Neha Narkhede: Our customers range from top 60 banks to regional community banks, top credit unions, fast-growing FinTechs like Dave, Nuvei, Happy Money, and so it ranges quite a broad span of the entire FinTech space.
Jo Ann Barefoot: Are you in the US or global or international?
Neha Narkhede: We started by operating in North America, and I have now expanded Oscilar to the UK and Latin.
Jo Ann Barefoot: Tell us about the name, Oscilar?
Neha Narkhede: Yeah. It's a great question. I get that asked all the time. I thought as I studied more the risk space, risk is never a static thing. It always bounces between two ends of a spectrum. On one side is higher approval, lower fraud. On the other side is lower approval. What I saw is risk just keeps oscillating between the two ends of the spectrum, and so that is why I came up with the name Oscilar.
Jo Ann Barefoot: I love that. Great. Tell us more about how it works? I'm fascinated by this ability to enable the signals to be shared. It has seemed to us for a long time like one of the reasons that the criminals and money laundering people and fraudsters are winning against the good forces to such an extent is that it's very hard to share information in this space because it has to be kept private, it has to be kept secure, and there are so many barriers to flow of the information. How have you solved the problem of sharing the signals across?

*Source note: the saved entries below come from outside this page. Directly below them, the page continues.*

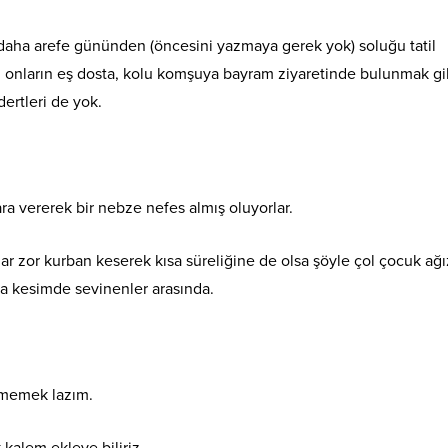
daha arefe gününden (öncesini yazmaya gerek yok) soluğu tatil
kü onların eş dosta, kolu komşuya bayram ziyaretinde bulunmak gib
dertleri de yok.
 vererek bir nebze nefes almış oluyorlar.
ar zor kurban keserek kısa süreliğine de olsa şöyle çol çocuk ağı
rta kesimde sevinenler arasında.
çmemek lazım.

Neha Narkhede: Oscilar's technology, maybe I should just explain a little bit about how it works. It works by connecting dots that traditional systems miss because they operate in isolation. Traditional fraud systems look at a very narrow slice of data. Those that do identity verification just look at identity signals at onboarding time or just transaction signals later at transaction time. But simply put, in very simple words, they're like security guards who each watch one entrance without communicating with the other. Oscilar instead creates a unified view by processing thousands of signals in milliseconds, from device fingerprints to behavioral biometrics to transaction behavior histories. We then build unique cognitive signatures, is what we call them, for each user based on how good users interact, so we can then spot the bad ones once we understand how the good users behave. We monitor continuously across the entire customer journey from creating an account to logging in to transacting to also post-transaction monitoring to look for AML.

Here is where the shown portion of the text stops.